**Exercise prompt**
Pictures aside, return every line below exactly as written.

**Data extract**
────────────────────────────────────────
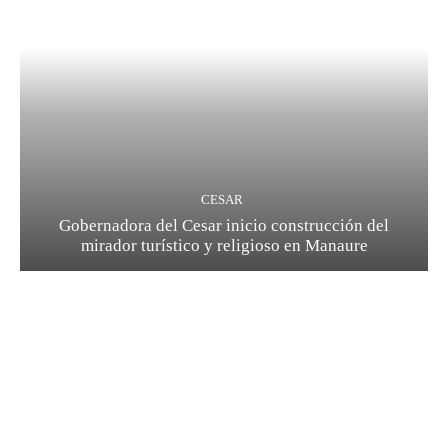
CESAR
Gobernadora del Cesar inicio construcción del
mirador turístico y religioso en Manaure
────────────────────────────────────────
**Answer box**
CESAR
Gobernadora del Cesar inicio construcción del
mirador turístico y religioso en Manaure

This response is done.